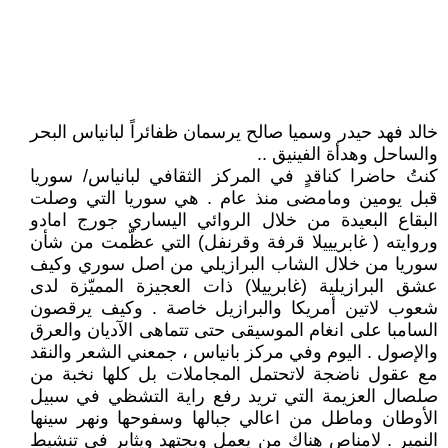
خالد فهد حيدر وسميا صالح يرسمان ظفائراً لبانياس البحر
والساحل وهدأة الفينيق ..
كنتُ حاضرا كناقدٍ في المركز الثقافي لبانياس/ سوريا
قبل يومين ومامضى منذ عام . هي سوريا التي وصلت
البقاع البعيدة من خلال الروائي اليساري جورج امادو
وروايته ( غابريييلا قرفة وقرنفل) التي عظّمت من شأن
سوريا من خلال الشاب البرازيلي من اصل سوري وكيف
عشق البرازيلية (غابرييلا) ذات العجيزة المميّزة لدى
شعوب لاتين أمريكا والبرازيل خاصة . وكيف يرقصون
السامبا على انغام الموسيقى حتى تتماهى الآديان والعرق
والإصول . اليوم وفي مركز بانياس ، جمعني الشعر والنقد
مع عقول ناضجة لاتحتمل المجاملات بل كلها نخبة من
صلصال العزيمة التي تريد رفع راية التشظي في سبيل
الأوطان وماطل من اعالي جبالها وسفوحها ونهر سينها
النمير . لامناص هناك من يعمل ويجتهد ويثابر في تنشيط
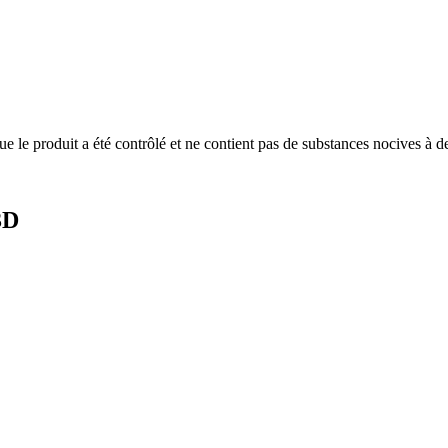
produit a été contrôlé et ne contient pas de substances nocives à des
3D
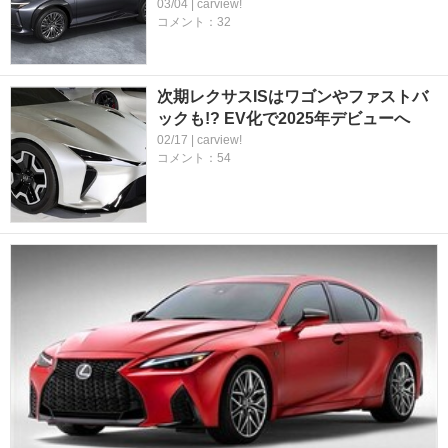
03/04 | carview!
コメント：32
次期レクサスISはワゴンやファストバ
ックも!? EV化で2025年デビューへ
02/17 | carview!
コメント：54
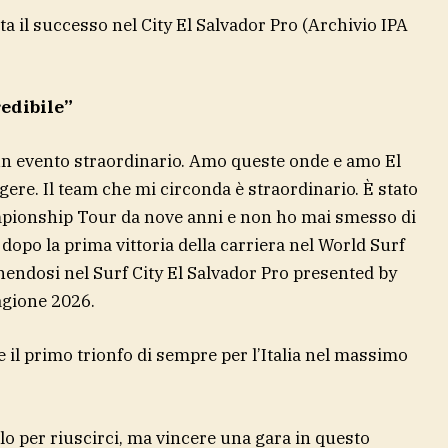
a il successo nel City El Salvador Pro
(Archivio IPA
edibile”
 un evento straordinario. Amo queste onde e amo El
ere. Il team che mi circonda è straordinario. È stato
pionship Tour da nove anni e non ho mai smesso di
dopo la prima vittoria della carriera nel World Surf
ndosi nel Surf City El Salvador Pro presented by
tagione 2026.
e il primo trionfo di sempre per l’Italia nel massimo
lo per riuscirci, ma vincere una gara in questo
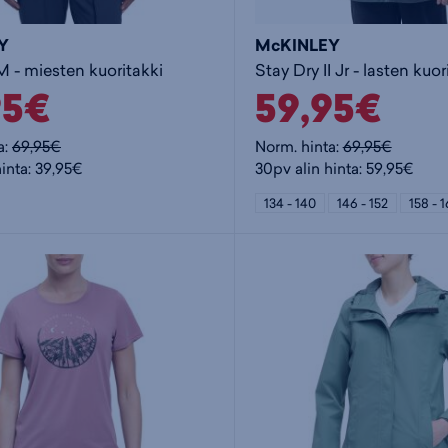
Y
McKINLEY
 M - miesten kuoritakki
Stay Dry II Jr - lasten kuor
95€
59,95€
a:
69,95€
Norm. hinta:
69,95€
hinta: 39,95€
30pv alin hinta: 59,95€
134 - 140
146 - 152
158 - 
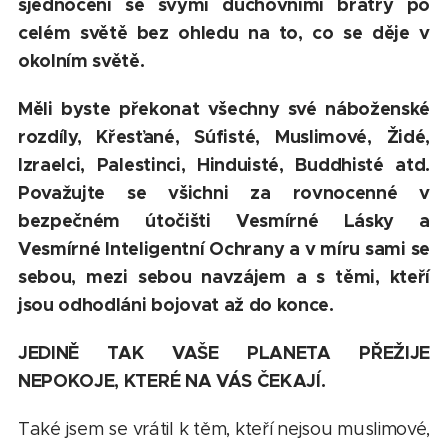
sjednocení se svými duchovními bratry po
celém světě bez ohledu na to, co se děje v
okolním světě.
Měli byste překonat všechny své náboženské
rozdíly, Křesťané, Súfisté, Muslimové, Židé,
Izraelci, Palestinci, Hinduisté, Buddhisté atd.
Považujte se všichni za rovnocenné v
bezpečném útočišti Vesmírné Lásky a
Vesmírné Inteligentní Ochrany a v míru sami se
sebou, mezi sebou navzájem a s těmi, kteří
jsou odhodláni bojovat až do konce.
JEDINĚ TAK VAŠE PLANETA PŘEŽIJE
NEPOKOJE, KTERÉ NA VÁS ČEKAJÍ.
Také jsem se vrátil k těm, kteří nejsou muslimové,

---

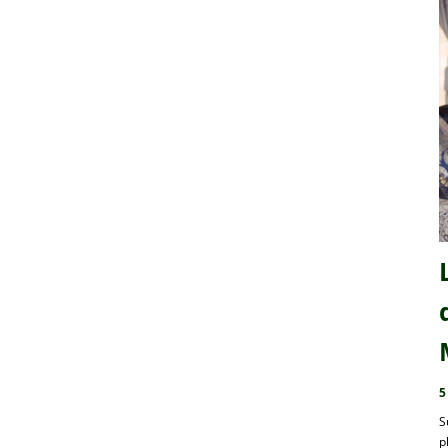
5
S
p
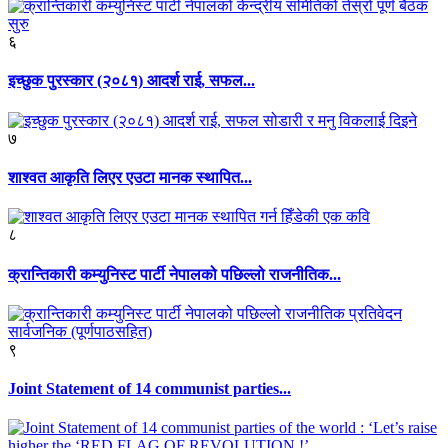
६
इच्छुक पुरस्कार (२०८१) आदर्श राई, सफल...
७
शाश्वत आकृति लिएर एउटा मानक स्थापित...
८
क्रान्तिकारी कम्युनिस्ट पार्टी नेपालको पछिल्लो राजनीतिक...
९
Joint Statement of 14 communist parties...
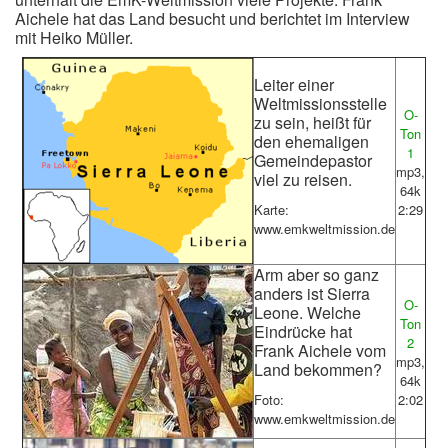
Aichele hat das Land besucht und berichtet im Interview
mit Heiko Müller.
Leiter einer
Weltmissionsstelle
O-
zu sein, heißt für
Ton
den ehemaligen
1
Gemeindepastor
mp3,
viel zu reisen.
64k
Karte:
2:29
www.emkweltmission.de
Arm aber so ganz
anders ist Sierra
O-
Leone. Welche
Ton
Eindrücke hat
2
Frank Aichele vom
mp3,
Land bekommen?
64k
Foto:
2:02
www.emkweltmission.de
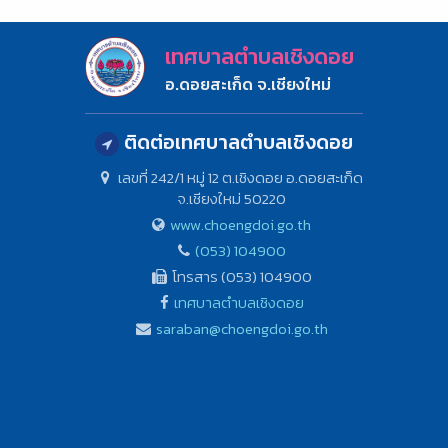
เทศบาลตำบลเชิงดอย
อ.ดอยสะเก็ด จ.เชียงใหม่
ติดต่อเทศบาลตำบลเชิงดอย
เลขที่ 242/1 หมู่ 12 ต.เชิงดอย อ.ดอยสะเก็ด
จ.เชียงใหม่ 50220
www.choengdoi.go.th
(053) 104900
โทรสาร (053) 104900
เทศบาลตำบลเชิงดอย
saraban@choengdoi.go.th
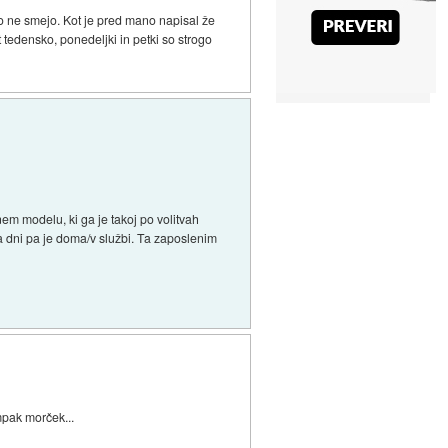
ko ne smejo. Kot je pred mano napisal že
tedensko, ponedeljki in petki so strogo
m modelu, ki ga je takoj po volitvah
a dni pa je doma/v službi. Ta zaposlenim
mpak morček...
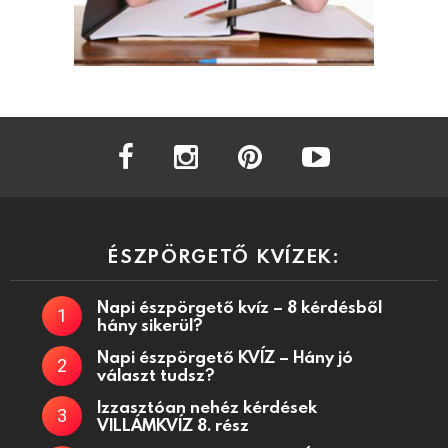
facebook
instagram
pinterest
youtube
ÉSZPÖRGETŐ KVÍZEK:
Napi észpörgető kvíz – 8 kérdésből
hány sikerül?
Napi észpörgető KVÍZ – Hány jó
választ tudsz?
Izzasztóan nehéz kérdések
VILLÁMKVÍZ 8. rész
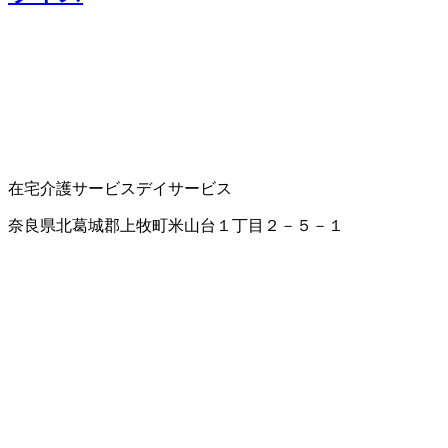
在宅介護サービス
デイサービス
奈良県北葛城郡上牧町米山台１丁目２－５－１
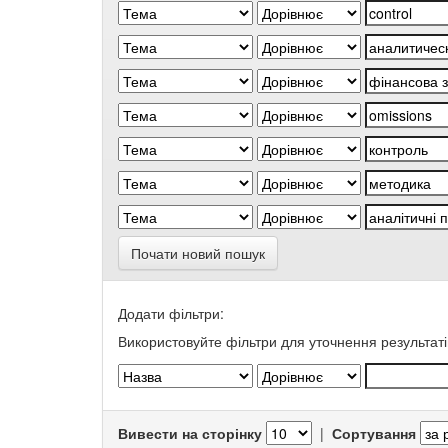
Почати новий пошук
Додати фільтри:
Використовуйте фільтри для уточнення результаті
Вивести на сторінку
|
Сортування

---

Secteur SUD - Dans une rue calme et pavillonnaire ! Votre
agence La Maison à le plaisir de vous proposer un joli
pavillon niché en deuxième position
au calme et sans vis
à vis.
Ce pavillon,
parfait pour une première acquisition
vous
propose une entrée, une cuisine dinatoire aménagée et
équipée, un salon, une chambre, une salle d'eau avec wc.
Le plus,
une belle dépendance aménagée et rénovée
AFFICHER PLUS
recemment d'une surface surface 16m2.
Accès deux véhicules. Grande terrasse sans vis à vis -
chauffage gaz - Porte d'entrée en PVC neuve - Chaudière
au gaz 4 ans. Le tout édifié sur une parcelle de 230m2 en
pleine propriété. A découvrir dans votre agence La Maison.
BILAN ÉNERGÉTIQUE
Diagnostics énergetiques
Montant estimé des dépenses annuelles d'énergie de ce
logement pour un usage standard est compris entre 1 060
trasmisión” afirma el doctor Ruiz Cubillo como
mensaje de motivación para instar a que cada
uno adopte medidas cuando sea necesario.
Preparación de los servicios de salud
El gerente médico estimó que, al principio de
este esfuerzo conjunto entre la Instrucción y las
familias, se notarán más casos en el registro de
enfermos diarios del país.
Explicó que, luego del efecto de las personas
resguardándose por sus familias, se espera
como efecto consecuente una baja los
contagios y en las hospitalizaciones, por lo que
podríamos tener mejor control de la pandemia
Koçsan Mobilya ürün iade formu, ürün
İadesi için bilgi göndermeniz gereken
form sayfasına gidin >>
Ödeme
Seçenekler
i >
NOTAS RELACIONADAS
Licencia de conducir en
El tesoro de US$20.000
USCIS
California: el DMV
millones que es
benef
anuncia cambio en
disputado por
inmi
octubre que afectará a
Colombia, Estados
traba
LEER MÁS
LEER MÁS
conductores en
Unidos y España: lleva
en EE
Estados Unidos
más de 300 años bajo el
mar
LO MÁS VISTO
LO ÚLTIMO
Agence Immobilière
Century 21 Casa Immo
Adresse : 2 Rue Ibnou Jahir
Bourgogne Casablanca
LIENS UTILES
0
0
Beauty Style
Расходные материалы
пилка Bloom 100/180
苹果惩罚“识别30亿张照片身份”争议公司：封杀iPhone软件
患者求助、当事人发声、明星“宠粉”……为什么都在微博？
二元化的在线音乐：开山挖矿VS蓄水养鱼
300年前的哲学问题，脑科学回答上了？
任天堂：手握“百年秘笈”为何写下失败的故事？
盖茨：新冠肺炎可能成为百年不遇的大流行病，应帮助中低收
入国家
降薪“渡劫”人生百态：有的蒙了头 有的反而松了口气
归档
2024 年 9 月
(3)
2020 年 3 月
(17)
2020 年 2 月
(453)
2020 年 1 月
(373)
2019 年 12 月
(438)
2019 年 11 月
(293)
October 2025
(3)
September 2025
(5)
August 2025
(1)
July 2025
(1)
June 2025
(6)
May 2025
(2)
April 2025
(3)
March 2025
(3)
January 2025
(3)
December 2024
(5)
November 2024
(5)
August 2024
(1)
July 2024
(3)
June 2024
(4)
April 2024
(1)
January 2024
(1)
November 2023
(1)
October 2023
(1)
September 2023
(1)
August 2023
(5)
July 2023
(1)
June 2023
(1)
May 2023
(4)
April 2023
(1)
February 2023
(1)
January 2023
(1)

---

• _Exercise_
Go through the listing above and report how many of its lines contain the word "světě", with only the number as output.

• _Finished task_
2